De nombreux travailleurs de la Péninsule acadienne ont voyagé en avion depuis l'aéroport de Bathurst pour se rendre dans les chantiers de l'Ouest canadien.

Photo : Radio-Canada / Michel Nogue

Le travail dans l'Ouest a aidé beaucoup la Péninsule acadienne, rappelle-t-il. J'en connais dont la conjointe a ouvert un salon de coiffure ou un magasin. Le prix des maisons a augmenté parce qu'il y avait plus d'argent. Je crois que ce sera encore une opportunité dans le futur.

On ne nous appelait plus pour travailler

On se souvient d'une période durant laquelle plusieurs femmes de différentes communautés de la Péninsule acadienne allaient travailler dans les camps de l'Ouest pour faire le ménage ou la cuisine.

Mona Chiasson, de Lamèque, a connu cette belle époque.

Elle a travaillé là-bas de 2006 à 2016. Elle avait quitté son travail dans une pharmacie pour aller travailler dans les camps de travailleurs.

On faisait de l'argent, lance-t-elle en riant. On était rendues à 28 $ l'heure.

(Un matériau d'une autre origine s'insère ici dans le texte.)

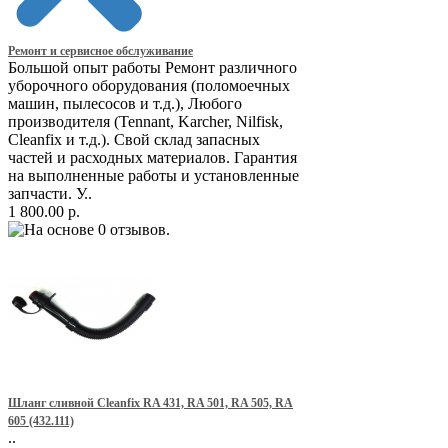
Ремонт и сервисное обслуживание
Большой опыт работы Ремонт различного
уборочного оборудования (поломоечных
машин, пылесосов и т.д.), Любого
производителя (Tennant, Karcher, Nilfisk,
Cleanfix и т.д.). Свой склад запасных
частей и расходных материалов. Гарантия
на выполненные работы и установленные
запчасти. У..
1 800.00 р.
Шланг сливной Cleanfix RA 431, RA 501, RA 505, RA
605 (432.111)
..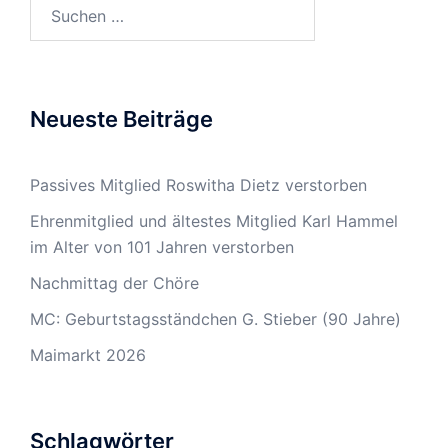
Suchen
nach:
Neueste Beiträge
Passives Mitglied Roswitha Dietz verstorben
Ehrenmitglied und ältestes Mitglied Karl Hammel
im Alter von 101 Jahren verstorben
Nachmittag der Chöre
MC: Geburtstagsständchen G. Stieber (90 Jahre)
Maimarkt 2026
Schlagwörter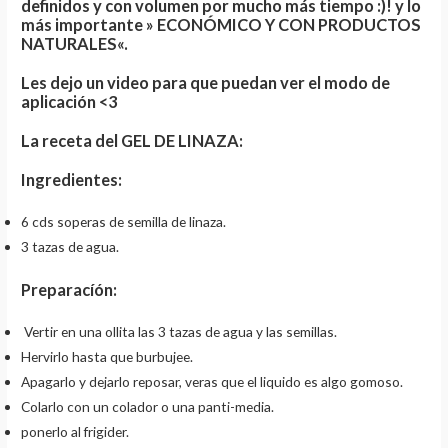
definidos y con volumen por mucho más tiempo :)! y lo
más importante
» ECONÓMICO Y CON PRODUCTOS
NATURALES
«.
Les dejo un video para que puedan ver el modo de
aplicación <3
La receta del GEL DE LINAZA:
Ingredientes:
6 cds soperas de semilla de linaza.
3 tazas de agua.
Preparacíón:
Vertir en una ollita las 3 tazas de agua y las semillas.
Hervirlo hasta que burbujee.
Apagarlo y dejarlo reposar, veras que el liquido es algo gomoso.
Colarlo con un colador o una panti-media.
ponerlo al frigider.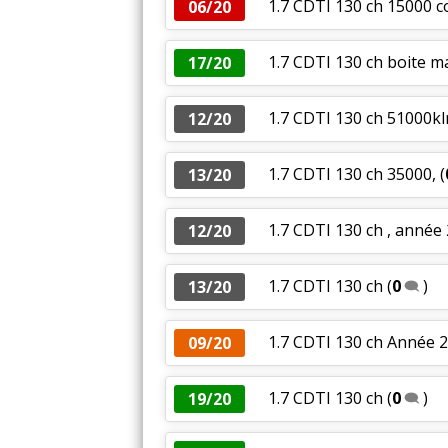
1.7 CDTI 130 ch 15000 
06/20
1.7 CDTI 130 ch boite 
17/20
1.7 CDTI 130 ch 51000k
12/20
1.7 CDTI 130 ch 35000,
(
13/20
1.7 CDTI 130 ch , anné
12/20
1.7 CDTI 130 ch
(
0
)
13/20
1.7 CDTI 130 ch Année 2
09/20
1.7 CDTI 130 ch
(
0
)
19/20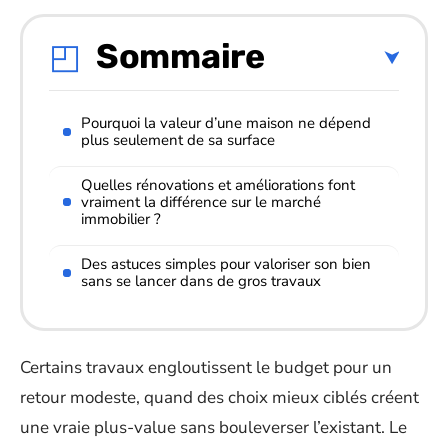
Sommaire
Pourquoi la valeur d’une maison ne dépend
plus seulement de sa surface
Quelles rénovations et améliorations font
vraiment la différence sur le marché
immobilier ?
Des astuces simples pour valoriser son bien
sans se lancer dans de gros travaux
Certains travaux engloutissent le budget pour un
retour modeste, quand des choix mieux ciblés créent
une vraie plus-value sans bouleverser l’existant. Le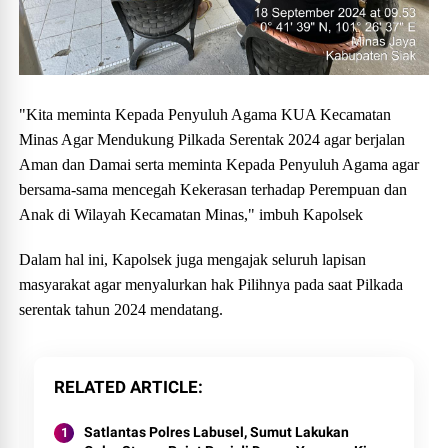
"Kita meminta Kepada Penyuluh Agama KUA Kecamatan
Minas Agar Mendukung Pilkada Serentak 2024 agar berjalan
Aman dan Damai serta meminta Kepada Penyuluh Agama agar
bersama-sama mencegah Kekerasan terhadap Perempuan dan
Anak di Wilayah Kecamatan Minas," imbuh Kapolsek
Dalam hal ini, Kapolsek juga mengajak seluruh lapisan
masyarakat agar menyalurkan hak Pilihnya pada saat Pilkada
serentak tahun 2024 mendatang.
RELATED ARTICLE
Satlantas Polres Labusel, Sumut Lakukan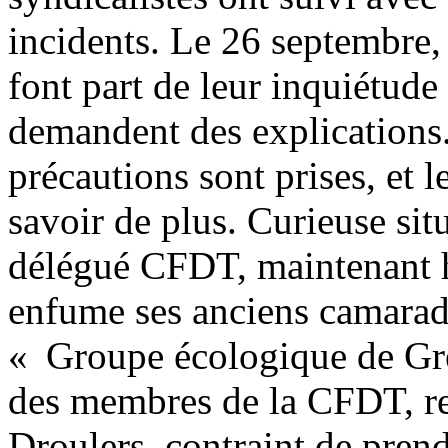
incidents. Le 26 septembre, 
font part de leur inquiétude 
demandent des explications. 
précautions sont prises, et l
savoir de plus. Curieuse si
délégué CFDT, maintenant h
enfume ses anciens camarad
« Groupe écologique de Gr
des membres de la CFDT, re
Droulers, contraint de pren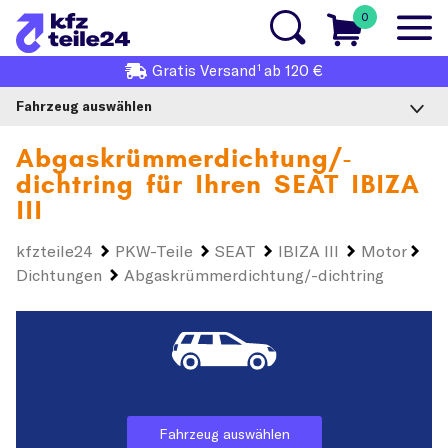
0
1
Gratis
Versand
ab 120 €
Fahrzeug auswählen
Abgaskrümmerdichtung/-
dichtring für Ihren
SEAT IBIZA
III
kfzteile24
PKW-Teile
SEAT
IBIZA III
Motor
Dichtungen
Abgaskrümmerdichtung/-dichtring
Fahrzeug auswählen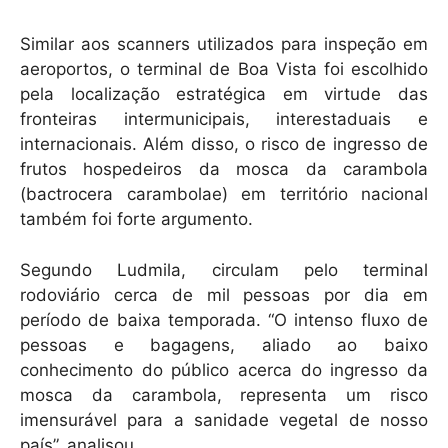
Similar aos scanners utilizados para inspeção em
aeroportos, o terminal de Boa Vista foi escolhido
pela localização estratégica em virtude das
fronteiras intermunicipais, interestaduais e
internacionais. Além disso, o risco de ingresso de
frutos hospedeiros da mosca da carambola
(bactrocera carambolae) em território nacional
também foi forte argumento.
Segundo Ludmila, circulam pelo terminal
rodoviário cerca de mil pessoas por dia em
período de baixa temporada. “O intenso fluxo de
pessoas e bagagens, aliado ao baixo
conhecimento do público acerca do ingresso da
mosca da carambola, representa um risco
imensurável para a sanidade vegetal de nosso
país”, analisou.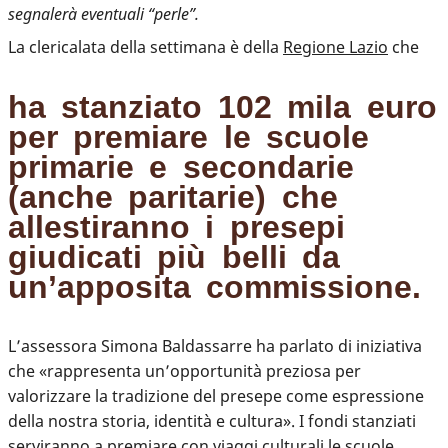
segnalerà eventuali “perle”.
La clericalata della settimana è della
Regione Lazio
che
ha stanziato 102 mila euro
per premiare le scuole
primarie e secondarie
(anche paritarie) che
allestiranno i presepi
giudicati più belli da
un’apposita commissione.
L’assessora Simona Baldassarre ha parlato di iniziativa
che «rappresenta un’opportunità preziosa per
valorizzare la tradizione del presepe come espressione
della nostra storia, identità e cultura». I fondi stanziati
serviranno a premiare con viaggi culturali le scuole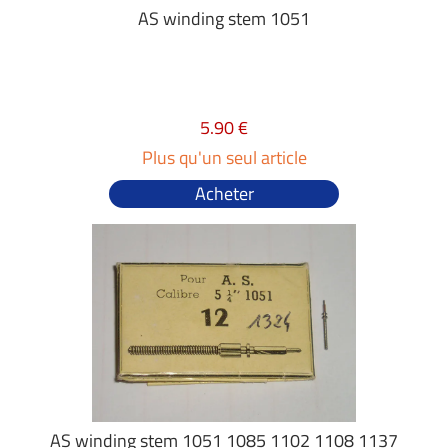
AS winding stem 1051
5.90 €
Plus qu'un seul article
Acheter
AS winding stem 1051 1085 1102 1108 1137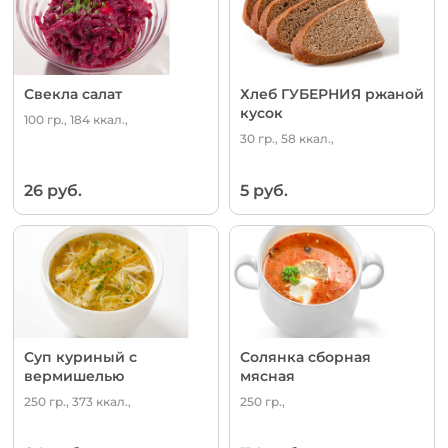
Свекла салат
Хлеб ГУБЕРНИЯ ржаной
кусок
100 гр., 184 ккал.,
30 гр., 58 ккал.,
26 руб.
5 руб.
Суп куриный с
Солянка сборная
вермишелью
мясная
250 гр., 373 ккал.,
250 гр.,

Elle admet qu'elle est encore un peu nostalgique de cette période, même si le travail était difficile et que le mal du pays se faisait sentir.

On faisait 40 chambres par jour et 20 salles de bains, se souvient-elle.

Des maisons alignées les unes aux autres.

Un camp de travail dans la région de Fort McMurray

Photo : Reuters / Todd Korol

Mais, tout ça s'est arrêté.

On ne nous appelait plus pour travailler, déplore-t-elle. On a été remplacées. On a perdu nos jobs dans les camps. Sinon, je serais peut-être encore là.

Les conditions salariales et les avantages sociaux ont beaucoup diminué, selon son témoignage et celui de plusieurs autres femmes à qui nous avons parlé, mais qui préfèrent tourner la page.

Aujourd'hui, selon elles, les travailleuses sont surtout des résidentes de l'Alberta et des travailleuses de l'étranger.

Retourne chez toi

Entre-temps, Gérard Chiasson de Shippagan vient de s'entendre avec un entrepreneur en construction de la Péninsule acadienne pour qui il va travailler.

Un gars du syndicat m'a dit : "Gérard, la meilleure chose que tu peux faire c'est de tout laisser ça là et retourner chez toi". Il m'a dit qu'ils ne pouvaient pas faire grand-chose avec ces affaires-là.

C'est précisément ce qu'il a fait.

Non, c'est beaucoup moins le fun que c'était l'Ouest.